According to ODA, the goal of the General Permit is “to prevent pollution of surface and groundwater through oversight of” factory farms. But the revisions are far too lax to accomplish that goal. Unless ODA takes this opportunity to improve the General Permit and departs from its historically lax approach to regulating factory farms, ODA cannot and will not achieve this goal. Oregon’s increasingly consolidated dairy industry will continue polluting Oregon’s water resources so long as ODA permits it.

Our comments assert that the General Permit fails to incorporate the following:

  • Representative surface and groundwater monitoring.
  • Regulation of ammonia discharges.
  • Best professional judgment limits for additional pollutants of concern, like pharmaceutical chemicals.
  • A sufficiently rigorous animal waste management plan.
  • Water quality-based effluent limits.
  • A prohibition on applying waste to frozen ground.

Our comments also assert that the General Permit should not be available to some factory farms, including the largest factory farms; factory farms that are located in groundwater management areas or flood zones; and factory farms that use methane digesters.
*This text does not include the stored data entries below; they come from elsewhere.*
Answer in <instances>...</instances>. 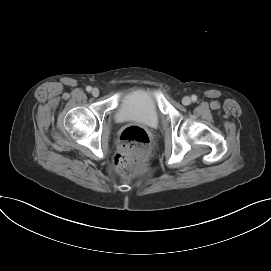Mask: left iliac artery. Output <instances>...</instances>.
I'll return each instance as SVG.
<instances>
[{
  "label": "left iliac artery",
  "instance_id": "left-iliac-artery-1",
  "mask_svg": "<svg viewBox=\"0 0 271 271\" xmlns=\"http://www.w3.org/2000/svg\"><path fill=\"white\" fill-rule=\"evenodd\" d=\"M192 101H196L197 100V97L195 95H192Z\"/></svg>",
  "mask_w": 271,
  "mask_h": 271
}]
</instances>
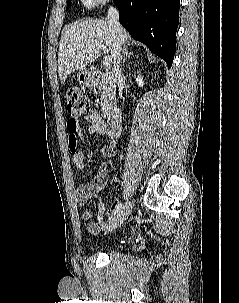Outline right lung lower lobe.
I'll list each match as a JSON object with an SVG mask.
<instances>
[{
    "instance_id": "1",
    "label": "right lung lower lobe",
    "mask_w": 239,
    "mask_h": 303,
    "mask_svg": "<svg viewBox=\"0 0 239 303\" xmlns=\"http://www.w3.org/2000/svg\"><path fill=\"white\" fill-rule=\"evenodd\" d=\"M120 23L171 67L179 23L180 0H114Z\"/></svg>"
}]
</instances>
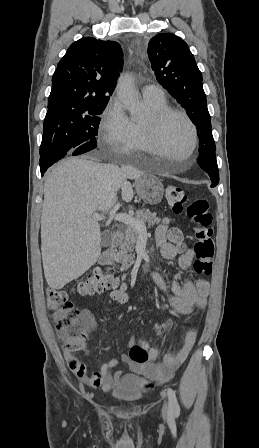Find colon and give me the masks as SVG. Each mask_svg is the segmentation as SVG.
Here are the masks:
<instances>
[{
    "instance_id": "5ec220e1",
    "label": "colon",
    "mask_w": 259,
    "mask_h": 448,
    "mask_svg": "<svg viewBox=\"0 0 259 448\" xmlns=\"http://www.w3.org/2000/svg\"><path fill=\"white\" fill-rule=\"evenodd\" d=\"M165 199L175 213L185 214L194 224L196 238L194 269L199 274L210 275L213 268L215 245L212 216L208 210L207 200L197 198L188 203L184 190L176 185L166 186ZM169 237L172 241L180 242L182 233L179 229L172 228ZM109 290L112 293L124 292L117 277L99 270L91 273L75 287V292L80 295H93ZM46 302L54 326L64 343V348L70 352L81 350L89 330L93 327L91 314L75 307L68 300L67 292L62 289H47ZM129 358L138 364L147 362L148 348L145 342L133 345L129 351Z\"/></svg>"
}]
</instances>
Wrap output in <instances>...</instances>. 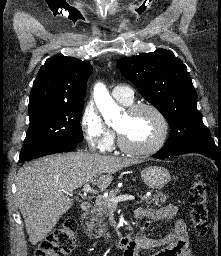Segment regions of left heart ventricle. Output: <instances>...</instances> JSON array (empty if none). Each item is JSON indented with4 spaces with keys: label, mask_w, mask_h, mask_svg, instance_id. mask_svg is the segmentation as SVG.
<instances>
[{
    "label": "left heart ventricle",
    "mask_w": 221,
    "mask_h": 256,
    "mask_svg": "<svg viewBox=\"0 0 221 256\" xmlns=\"http://www.w3.org/2000/svg\"><path fill=\"white\" fill-rule=\"evenodd\" d=\"M116 128L125 142L133 147L149 146L157 139L160 132L157 118L148 110L135 114L126 112Z\"/></svg>",
    "instance_id": "1"
}]
</instances>
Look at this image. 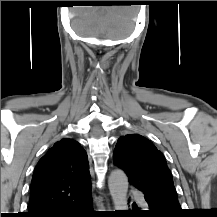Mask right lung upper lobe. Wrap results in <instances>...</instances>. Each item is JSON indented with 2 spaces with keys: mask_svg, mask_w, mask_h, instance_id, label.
Segmentation results:
<instances>
[{
  "mask_svg": "<svg viewBox=\"0 0 217 217\" xmlns=\"http://www.w3.org/2000/svg\"><path fill=\"white\" fill-rule=\"evenodd\" d=\"M88 157L81 145L64 138L39 160L31 181L27 217H42L91 196Z\"/></svg>",
  "mask_w": 217,
  "mask_h": 217,
  "instance_id": "1",
  "label": "right lung upper lobe"
}]
</instances>
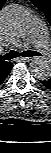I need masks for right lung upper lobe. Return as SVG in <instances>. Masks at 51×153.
<instances>
[{
    "label": "right lung upper lobe",
    "mask_w": 51,
    "mask_h": 153,
    "mask_svg": "<svg viewBox=\"0 0 51 153\" xmlns=\"http://www.w3.org/2000/svg\"><path fill=\"white\" fill-rule=\"evenodd\" d=\"M6 2V0H0V10L3 6V4ZM10 63L7 61H2L0 59V84L1 82V78L6 74V70L8 69Z\"/></svg>",
    "instance_id": "1"
}]
</instances>
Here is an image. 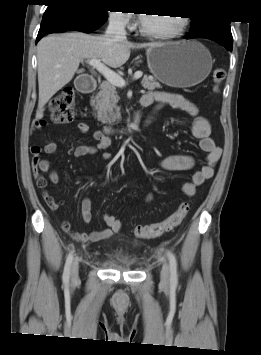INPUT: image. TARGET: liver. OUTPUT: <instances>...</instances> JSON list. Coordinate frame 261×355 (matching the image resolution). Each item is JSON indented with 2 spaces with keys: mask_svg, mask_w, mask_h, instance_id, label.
<instances>
[{
  "mask_svg": "<svg viewBox=\"0 0 261 355\" xmlns=\"http://www.w3.org/2000/svg\"><path fill=\"white\" fill-rule=\"evenodd\" d=\"M157 44L113 41L105 35L92 36L80 32L44 37L37 45L39 84L37 117L43 116L44 106L49 99L72 80L82 60L96 58L112 68H118L129 59L130 49Z\"/></svg>",
  "mask_w": 261,
  "mask_h": 355,
  "instance_id": "6515ba94",
  "label": "liver"
}]
</instances>
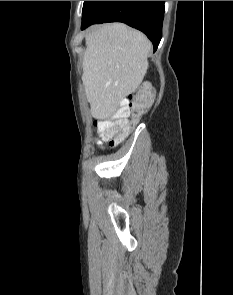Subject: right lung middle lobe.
<instances>
[{
    "label": "right lung middle lobe",
    "instance_id": "dd1d6c3e",
    "mask_svg": "<svg viewBox=\"0 0 233 295\" xmlns=\"http://www.w3.org/2000/svg\"><path fill=\"white\" fill-rule=\"evenodd\" d=\"M89 2H90V1H84L83 12L85 11V9H86V7H87V5H88ZM83 12H82V13H83Z\"/></svg>",
    "mask_w": 233,
    "mask_h": 295
}]
</instances>
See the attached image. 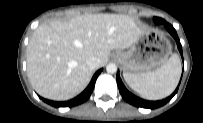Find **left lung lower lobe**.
Listing matches in <instances>:
<instances>
[{"instance_id":"left-lung-lower-lobe-1","label":"left lung lower lobe","mask_w":203,"mask_h":123,"mask_svg":"<svg viewBox=\"0 0 203 123\" xmlns=\"http://www.w3.org/2000/svg\"><path fill=\"white\" fill-rule=\"evenodd\" d=\"M159 20L161 21V23H159V24H164V26L169 31V33L176 40L177 47L182 56V46H181L180 40L178 38V35L176 33V30L165 20H163V19H159ZM182 58H183V56H182ZM117 83H118L119 91L125 101H127L128 103H130L134 106L142 107V108H149V109H155V108L165 105L168 101H170L172 99V97L178 91V87H177L176 90L173 92V94L170 95L169 97H167L166 99L159 100V101H147V100L140 99V98L136 97L135 95L131 94L123 85V83L119 77V73L117 74Z\"/></svg>"}]
</instances>
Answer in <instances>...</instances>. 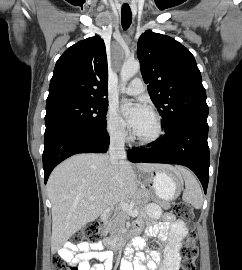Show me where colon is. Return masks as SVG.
I'll list each match as a JSON object with an SVG mask.
<instances>
[{"instance_id":"obj_1","label":"colon","mask_w":242,"mask_h":270,"mask_svg":"<svg viewBox=\"0 0 242 270\" xmlns=\"http://www.w3.org/2000/svg\"><path fill=\"white\" fill-rule=\"evenodd\" d=\"M174 213L183 221L190 223L194 217L192 207L185 202H179L174 206ZM105 234L104 223L100 220L88 222L80 231L76 232L70 243L81 244L86 241L96 240ZM183 259L182 270H196V261L198 258L197 237L191 229L181 248ZM53 270H77L75 265L69 264L60 254L52 258Z\"/></svg>"}]
</instances>
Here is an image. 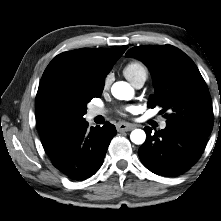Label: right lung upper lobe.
I'll use <instances>...</instances> for the list:
<instances>
[{"label": "right lung upper lobe", "instance_id": "right-lung-upper-lobe-1", "mask_svg": "<svg viewBox=\"0 0 221 221\" xmlns=\"http://www.w3.org/2000/svg\"><path fill=\"white\" fill-rule=\"evenodd\" d=\"M127 48V46L113 49L82 48L63 52L55 56L45 69L38 92L51 81L65 77L77 70H84L89 74L92 86L103 85L105 77L110 72L113 64ZM36 118L43 147L46 153L49 154L67 134L53 129L44 120L38 105H36Z\"/></svg>", "mask_w": 221, "mask_h": 221}]
</instances>
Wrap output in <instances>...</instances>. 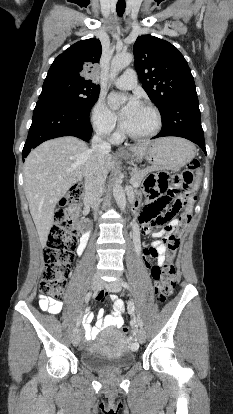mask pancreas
Listing matches in <instances>:
<instances>
[{
  "label": "pancreas",
  "mask_w": 233,
  "mask_h": 414,
  "mask_svg": "<svg viewBox=\"0 0 233 414\" xmlns=\"http://www.w3.org/2000/svg\"><path fill=\"white\" fill-rule=\"evenodd\" d=\"M150 171H152V169L150 167L149 168H146V169H141V170H137V169L132 170V172H131V177L133 178V181L132 182H134V183L137 184L136 186H134L135 188L138 187L141 184V182L144 179V177Z\"/></svg>",
  "instance_id": "pancreas-1"
}]
</instances>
Instead, these factory farms should be required to get an individual NPDES permit.

Finally, our comments assert that the General Permit fails to prevent the harmful impacts of factory farms from disproportionately harming low-wealth and Black, Indigenous, and People of Color communities.

In addition to the Animal Legal Defense Fund, the coalition includes the Center for Biological Diversity, Center for Food Safety, Columbia Riverkeeper, Food & Water Watch, Food & Water Action, Friends of the Columbia Gorge, Friends of Family Farmers, Humane Voters Oregon, Oregon Rural Action, and WaterWatch of Oregon. Willamette Riverkeeper also joined the coalition in submitting the comments.
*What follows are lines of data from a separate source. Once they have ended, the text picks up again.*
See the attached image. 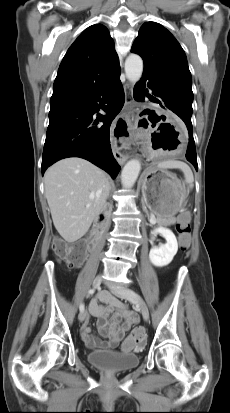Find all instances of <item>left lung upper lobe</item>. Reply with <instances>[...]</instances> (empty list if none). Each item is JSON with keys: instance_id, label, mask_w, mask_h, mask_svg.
<instances>
[{"instance_id": "obj_1", "label": "left lung upper lobe", "mask_w": 230, "mask_h": 413, "mask_svg": "<svg viewBox=\"0 0 230 413\" xmlns=\"http://www.w3.org/2000/svg\"><path fill=\"white\" fill-rule=\"evenodd\" d=\"M131 52L142 57L143 75L153 81L160 96L192 114V77L185 52L175 37L161 24L145 22Z\"/></svg>"}]
</instances>
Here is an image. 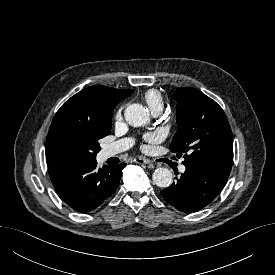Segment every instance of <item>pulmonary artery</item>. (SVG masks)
I'll use <instances>...</instances> for the list:
<instances>
[{"label": "pulmonary artery", "mask_w": 275, "mask_h": 275, "mask_svg": "<svg viewBox=\"0 0 275 275\" xmlns=\"http://www.w3.org/2000/svg\"><path fill=\"white\" fill-rule=\"evenodd\" d=\"M151 112L153 115L158 116L161 114L162 108L161 107L153 108L151 110ZM132 143L133 142L131 139H122L120 141H117V142L110 144L104 148V155H105V157L115 156V155L127 150L128 148H130ZM179 170H180V172H184L185 166H180Z\"/></svg>", "instance_id": "pulmonary-artery-1"}]
</instances>
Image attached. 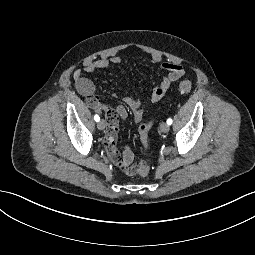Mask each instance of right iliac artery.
<instances>
[{
  "mask_svg": "<svg viewBox=\"0 0 255 255\" xmlns=\"http://www.w3.org/2000/svg\"><path fill=\"white\" fill-rule=\"evenodd\" d=\"M94 119H95L96 122H98V121L100 120V117L96 114V115L94 116Z\"/></svg>",
  "mask_w": 255,
  "mask_h": 255,
  "instance_id": "obj_1",
  "label": "right iliac artery"
}]
</instances>
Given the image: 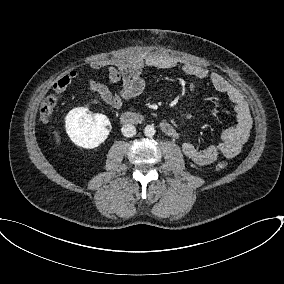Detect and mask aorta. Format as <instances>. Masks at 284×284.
Masks as SVG:
<instances>
[{
	"mask_svg": "<svg viewBox=\"0 0 284 284\" xmlns=\"http://www.w3.org/2000/svg\"><path fill=\"white\" fill-rule=\"evenodd\" d=\"M144 134L147 137H153L155 135V128L152 125H147L144 129Z\"/></svg>",
	"mask_w": 284,
	"mask_h": 284,
	"instance_id": "1",
	"label": "aorta"
}]
</instances>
What are comments — and why are they submitted? Before a government agency can change the rules related to how laws are enforced, the agency is required to hold a public comment period. Because ODA wants to revise the General Permit , it issued a draft of the proposed changes and requested comments from the public.
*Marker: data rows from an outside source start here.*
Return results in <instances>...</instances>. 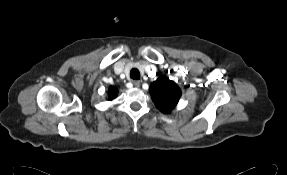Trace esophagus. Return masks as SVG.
<instances>
[{"label": "esophagus", "mask_w": 287, "mask_h": 175, "mask_svg": "<svg viewBox=\"0 0 287 175\" xmlns=\"http://www.w3.org/2000/svg\"><path fill=\"white\" fill-rule=\"evenodd\" d=\"M141 83H142L141 80H134L133 81V84H134L135 87H140Z\"/></svg>", "instance_id": "esophagus-1"}]
</instances>
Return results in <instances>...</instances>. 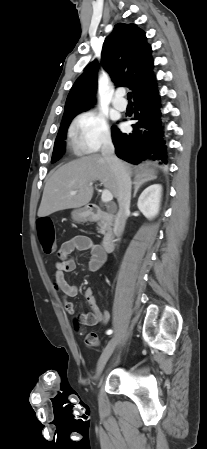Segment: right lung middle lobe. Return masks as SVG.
I'll return each mask as SVG.
<instances>
[{
    "label": "right lung middle lobe",
    "instance_id": "obj_1",
    "mask_svg": "<svg viewBox=\"0 0 207 449\" xmlns=\"http://www.w3.org/2000/svg\"><path fill=\"white\" fill-rule=\"evenodd\" d=\"M74 117L75 116L69 117L67 119L62 120V122H61V126L59 128V132L57 134L55 144H54V150H53L52 159H51L52 163L58 161L64 154V146H65L64 139L66 136V131H67V128H68L71 120Z\"/></svg>",
    "mask_w": 207,
    "mask_h": 449
}]
</instances>
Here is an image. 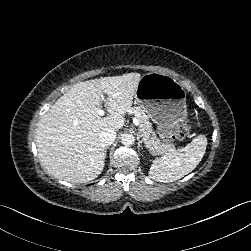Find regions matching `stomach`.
I'll return each mask as SVG.
<instances>
[{
  "instance_id": "stomach-1",
  "label": "stomach",
  "mask_w": 251,
  "mask_h": 251,
  "mask_svg": "<svg viewBox=\"0 0 251 251\" xmlns=\"http://www.w3.org/2000/svg\"><path fill=\"white\" fill-rule=\"evenodd\" d=\"M186 92L173 77L164 73L143 75L134 92V99L151 119L163 126L179 124L186 113Z\"/></svg>"
}]
</instances>
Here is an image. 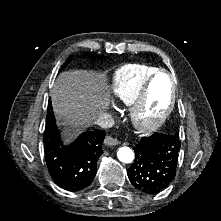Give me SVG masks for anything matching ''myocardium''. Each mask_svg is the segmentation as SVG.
Here are the masks:
<instances>
[{"mask_svg": "<svg viewBox=\"0 0 221 221\" xmlns=\"http://www.w3.org/2000/svg\"><path fill=\"white\" fill-rule=\"evenodd\" d=\"M166 74L171 82V94L167 108L165 111L154 120H143L141 118V112L147 103L149 92L151 87L155 81V79L161 75ZM176 100V88L173 75L166 69H158L153 73V75L149 78V80L144 84V86L140 89L136 99L132 103L131 107V120L134 127L142 132V133H150L159 129L170 116Z\"/></svg>", "mask_w": 221, "mask_h": 221, "instance_id": "1", "label": "myocardium"}]
</instances>
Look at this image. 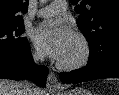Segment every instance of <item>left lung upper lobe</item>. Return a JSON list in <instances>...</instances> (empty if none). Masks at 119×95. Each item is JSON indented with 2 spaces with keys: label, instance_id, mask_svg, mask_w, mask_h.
<instances>
[{
  "label": "left lung upper lobe",
  "instance_id": "5c2ea615",
  "mask_svg": "<svg viewBox=\"0 0 119 95\" xmlns=\"http://www.w3.org/2000/svg\"><path fill=\"white\" fill-rule=\"evenodd\" d=\"M70 1L76 5V22L89 43L91 58L104 61L119 49V0Z\"/></svg>",
  "mask_w": 119,
  "mask_h": 95
}]
</instances>
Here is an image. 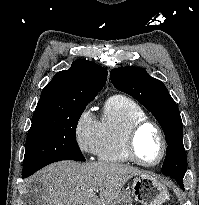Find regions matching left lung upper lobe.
Listing matches in <instances>:
<instances>
[{
  "label": "left lung upper lobe",
  "instance_id": "1",
  "mask_svg": "<svg viewBox=\"0 0 199 205\" xmlns=\"http://www.w3.org/2000/svg\"><path fill=\"white\" fill-rule=\"evenodd\" d=\"M110 79L118 90L138 100L160 123L168 144L162 172L183 182L187 169L183 125L178 106L164 83L144 69L132 66L112 69Z\"/></svg>",
  "mask_w": 199,
  "mask_h": 205
}]
</instances>
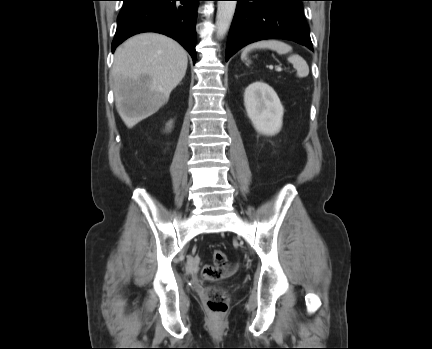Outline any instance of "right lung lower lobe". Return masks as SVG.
Instances as JSON below:
<instances>
[{
	"label": "right lung lower lobe",
	"instance_id": "98d812e1",
	"mask_svg": "<svg viewBox=\"0 0 432 349\" xmlns=\"http://www.w3.org/2000/svg\"><path fill=\"white\" fill-rule=\"evenodd\" d=\"M199 1L201 0H123L112 52L130 36L157 32L178 41L195 63V24Z\"/></svg>",
	"mask_w": 432,
	"mask_h": 349
}]
</instances>
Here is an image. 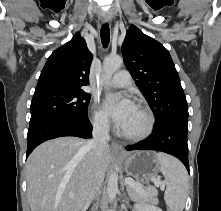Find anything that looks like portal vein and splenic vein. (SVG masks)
Instances as JSON below:
<instances>
[{
	"label": "portal vein and splenic vein",
	"instance_id": "obj_1",
	"mask_svg": "<svg viewBox=\"0 0 221 211\" xmlns=\"http://www.w3.org/2000/svg\"><path fill=\"white\" fill-rule=\"evenodd\" d=\"M154 181V184L156 187H159L161 185V182H160V178L157 177V178H154L153 179ZM125 184L128 185V186H133L134 188H136L143 196H148V193L146 191L143 190L142 187L140 186H137L136 185V182L131 179V178H125Z\"/></svg>",
	"mask_w": 221,
	"mask_h": 211
}]
</instances>
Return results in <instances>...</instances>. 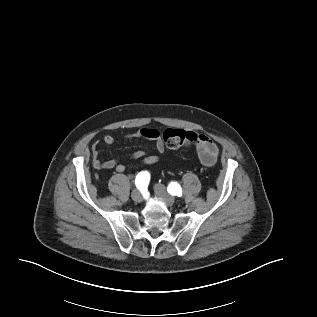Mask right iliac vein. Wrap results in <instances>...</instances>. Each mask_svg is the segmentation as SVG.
<instances>
[{
	"mask_svg": "<svg viewBox=\"0 0 317 317\" xmlns=\"http://www.w3.org/2000/svg\"><path fill=\"white\" fill-rule=\"evenodd\" d=\"M131 197L135 202H138V203L143 200L141 192L137 189L132 191Z\"/></svg>",
	"mask_w": 317,
	"mask_h": 317,
	"instance_id": "63e3f726",
	"label": "right iliac vein"
}]
</instances>
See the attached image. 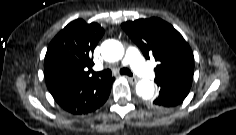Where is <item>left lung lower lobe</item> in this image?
Masks as SVG:
<instances>
[{"instance_id":"obj_1","label":"left lung lower lobe","mask_w":236,"mask_h":135,"mask_svg":"<svg viewBox=\"0 0 236 135\" xmlns=\"http://www.w3.org/2000/svg\"><path fill=\"white\" fill-rule=\"evenodd\" d=\"M160 88L158 97L152 101L157 108H172L183 102L192 85L190 78H169L155 81Z\"/></svg>"}]
</instances>
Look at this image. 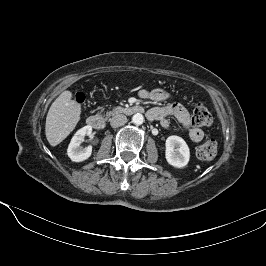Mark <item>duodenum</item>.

Why is this regulatory change important? Factory farms not only cause billions of animals to suffer in cruel conditions; they’re also major producers of air and water pollution. Currently, ODA is turning a blind eye to the damage and destruction that factory farms cause every single day. Our comments urge ODA to protect the environment, animals, and human residents—especially environmental justice communities, which disproportionately bear the harms caused by the animal agriculture industry.